* ASSIGNED TASK
Your response should be every line from the entries that includes the string "dropdown".

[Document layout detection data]
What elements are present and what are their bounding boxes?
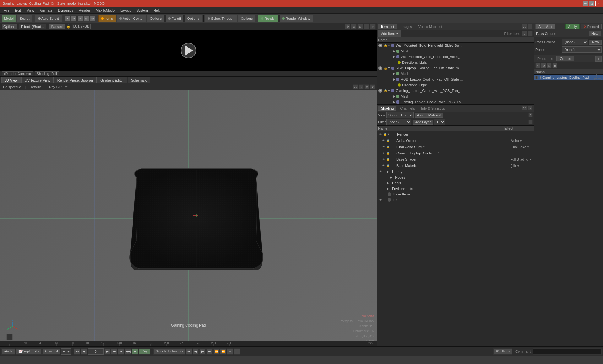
new-group-plus-button[interactable]: + bbox=[595, 56, 602, 62]
expand-icon[interactable]: ▶ bbox=[387, 170, 391, 173]
item-row[interactable]: Directional Light bbox=[377, 60, 534, 65]
shading-content[interactable]: 👁 🔒 ▼ Render 👁 🔒 Alpha Output Alpha ▼ bbox=[377, 131, 534, 346]
tab-info-statistics[interactable]: Info & Statistics bbox=[419, 106, 448, 110]
animated-button[interactable]: Animated bbox=[42, 348, 60, 355]
preview-icon-3[interactable]: ⊡ bbox=[357, 24, 363, 29]
sculpt-button[interactable]: Sculpt bbox=[17, 15, 32, 22]
lock-icon[interactable]: 🔒 bbox=[386, 145, 390, 149]
menu-edit[interactable]: Edit bbox=[13, 8, 24, 13]
add-item-button[interactable]: Add Item ▼ bbox=[378, 30, 401, 37]
effect-dropdown[interactable]: Effect: (Shad... bbox=[19, 24, 46, 29]
tab-item-list[interactable]: Item List bbox=[378, 24, 397, 29]
shader-row-lights[interactable]: ▶ Lights bbox=[377, 180, 534, 186]
transport-icon-7[interactable]: ↔ bbox=[227, 348, 233, 355]
filter-s-btn[interactable]: S bbox=[522, 31, 527, 36]
vph-icon-3[interactable]: ⊕ bbox=[364, 84, 369, 89]
poses-dropdown[interactable]: (none) bbox=[562, 46, 602, 53]
options-button-3[interactable]: Options bbox=[238, 15, 255, 22]
expand-icon[interactable]: ▶ bbox=[393, 55, 396, 58]
render-button[interactable]: Render bbox=[258, 15, 279, 22]
lock-icon[interactable]: 🔒 bbox=[383, 89, 388, 92]
graph-editor-button[interactable]: 📈 Graph Editor bbox=[16, 348, 42, 355]
add-layer-type-dropdown[interactable]: ▼ bbox=[434, 119, 445, 125]
tab-shading[interactable]: Shading bbox=[378, 106, 396, 111]
filter-f-btn[interactable]: F bbox=[528, 31, 533, 36]
menu-system[interactable]: System bbox=[134, 8, 150, 13]
icon-undo[interactable]: ↩ bbox=[71, 16, 77, 21]
eye-icon[interactable]: 👁 bbox=[381, 151, 386, 155]
menu-layout[interactable]: Layout bbox=[118, 8, 133, 13]
new-group-button[interactable]: New bbox=[589, 31, 601, 36]
shader-row-base-shader[interactable]: 👁 🔒 Base Shader Full Shading ▼ bbox=[377, 156, 534, 163]
group-item-row[interactable]: Gaming_Laptop_Cooling_Pad... 11 Items bbox=[534, 75, 603, 80]
menu-dynamics[interactable]: Dynamics bbox=[56, 8, 76, 13]
item-row[interactable]: ▶ RGB_Laptop_Cooling_Pad_Off_State ... bbox=[377, 77, 534, 82]
preview-icon-2[interactable]: ⊕ bbox=[351, 24, 357, 29]
tab-uv-texture[interactable]: UV Texture View bbox=[21, 77, 54, 83]
default-label[interactable]: Default bbox=[28, 85, 42, 89]
transport-icon-8[interactable]: ↕ bbox=[234, 348, 240, 355]
vph-icon-1[interactable]: ⛶ bbox=[353, 84, 358, 89]
eye-icon[interactable]: 👁 bbox=[378, 132, 383, 136]
item-row[interactable]: 👁 🔒 ▼ Gaming_Laptop_Cooler_with_RGB_Fan_… bbox=[377, 88, 534, 94]
item-row[interactable]: ▶ Wall-Mounted_Gold_Handheld_Bidet_... bbox=[377, 54, 534, 60]
transport-icon-4[interactable]: ⏭ bbox=[206, 348, 213, 355]
shader-row-material[interactable]: 👁 🔒 Gaming_Laptop_Cooling_P... bbox=[377, 150, 534, 156]
shader-row-alpha[interactable]: 👁 🔒 Alpha Output Alpha ▼ bbox=[377, 137, 534, 144]
expand-icon[interactable]: ▶ bbox=[393, 72, 396, 75]
lock-icon[interactable]: 🔒 bbox=[386, 157, 390, 162]
vis-icon[interactable]: 👁 bbox=[378, 89, 383, 93]
audio-button[interactable]: ♪ Audio bbox=[1, 348, 15, 355]
tab-groups[interactable]: Groups bbox=[556, 56, 574, 61]
tab-schematic[interactable]: Schematic bbox=[128, 77, 150, 83]
item-list-icon-1[interactable]: ⛶ bbox=[522, 24, 527, 29]
item-row[interactable]: ▶ Mesh bbox=[377, 71, 534, 77]
vis-icon[interactable]: 👁 bbox=[378, 66, 383, 70]
play-backward-button[interactable]: ◀◀ bbox=[125, 348, 131, 355]
auto-add-button[interactable]: Auto Add bbox=[535, 24, 555, 29]
settings-button[interactable]: ⚙ Settings bbox=[493, 348, 512, 355]
tab-3d-view[interactable]: 3D View bbox=[1, 77, 21, 83]
tab-images[interactable]: Images bbox=[398, 24, 415, 29]
eye-icon[interactable]: 👁 bbox=[381, 138, 386, 143]
pass-groups-dropdown[interactable]: (none) bbox=[562, 39, 588, 45]
menu-maxtomodo[interactable]: MaxToModo bbox=[93, 8, 117, 13]
play-forward-button[interactable]: ▶ bbox=[132, 348, 138, 355]
animated-dropdown[interactable]: ▼ bbox=[61, 348, 71, 355]
select-through-button[interactable]: Select Through bbox=[205, 15, 237, 22]
item-list-content[interactable]: 👁 🔒 ▼ Wall-Mounted_Gold_Handheld_Bidet_S… bbox=[377, 43, 534, 104]
assign-material-button[interactable]: Assign Material bbox=[415, 113, 443, 118]
item-row[interactable]: Directional Light bbox=[377, 82, 534, 88]
play-button[interactable]: Play bbox=[139, 348, 150, 355]
new-pass-button[interactable]: New bbox=[589, 40, 602, 45]
item-row[interactable]: 👁 🔒 ▼ RGB_Laptop_Cooling_Pad_Off_State_m… bbox=[377, 65, 534, 71]
icon-sym[interactable]: ⊡ bbox=[90, 16, 95, 21]
render-window-button[interactable]: Render Window bbox=[279, 15, 313, 22]
item-row[interactable]: ▶ Gaming_Laptop_Cooler_with_RGB_Fa... bbox=[377, 99, 534, 104]
lock-icon[interactable]: 🔒 bbox=[386, 151, 390, 155]
expand-icon[interactable]: ▼ bbox=[388, 44, 391, 47]
item-list-icon-2[interactable]: + bbox=[528, 24, 533, 29]
transport-icon-5[interactable]: ⏪ bbox=[213, 348, 220, 355]
filter-dropdown[interactable]: (none) bbox=[386, 119, 411, 125]
item-row[interactable]: 👁 🔒 ▼ Wall-Mounted_Gold_Handheld_Bidet_S… bbox=[377, 43, 534, 48]
options-button-1[interactable]: Options bbox=[147, 15, 165, 22]
expand-icon[interactable]: ▶ bbox=[393, 78, 396, 81]
eye-icon[interactable]: 👁 bbox=[381, 163, 386, 168]
lock-icon[interactable]: 🔒 bbox=[386, 163, 390, 168]
cache-deformers-button[interactable]: ⚙ Cache Deformers bbox=[153, 348, 185, 355]
shading-icon-1[interactable]: ⛶ bbox=[522, 106, 527, 111]
vph-icon-4[interactable]: ⚙ bbox=[370, 84, 375, 89]
step-forward-button[interactable]: ▶ bbox=[104, 348, 111, 355]
step-back-button[interactable]: ◀ bbox=[81, 348, 87, 355]
icon-snap[interactable]: ⊞ bbox=[84, 16, 89, 21]
discard-button[interactable]: ✕ Discard bbox=[581, 24, 602, 29]
add-layer-button[interactable]: Add Layer bbox=[413, 120, 433, 125]
expand-icon[interactable]: ▼ bbox=[387, 133, 391, 136]
close-button[interactable]: ✕ bbox=[595, 1, 600, 6]
options-label[interactable]: Options bbox=[1, 24, 18, 29]
shader-row-render[interactable]: 👁 🔒 ▼ Render bbox=[377, 131, 534, 137]
eye-icon[interactable]: 👁 bbox=[381, 157, 386, 162]
maximize-button[interactable]: □ bbox=[589, 1, 594, 6]
shader-row-final-color[interactable]: 👁 🔒 Final Color Output Final Color ▼ bbox=[377, 144, 534, 150]
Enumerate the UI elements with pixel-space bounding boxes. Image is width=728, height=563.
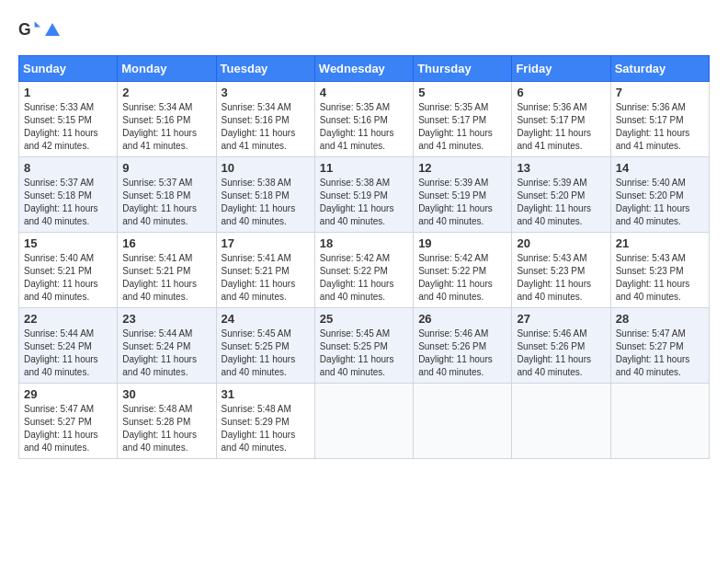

* EXERCISE ANSWER
effect-dropdown[interactable]: Effect: (Shad... bbox=[19, 24, 46, 29]
poses-dropdown[interactable]: (none) bbox=[562, 46, 602, 53]
add-layer-type-dropdown[interactable]: ▼ bbox=[434, 119, 445, 125]
pass-groups-dropdown[interactable]: (none) bbox=[562, 39, 588, 45]
animated-dropdown[interactable]: ▼ bbox=[61, 348, 71, 355]
filter-dropdown[interactable]: (none) bbox=[386, 119, 411, 125]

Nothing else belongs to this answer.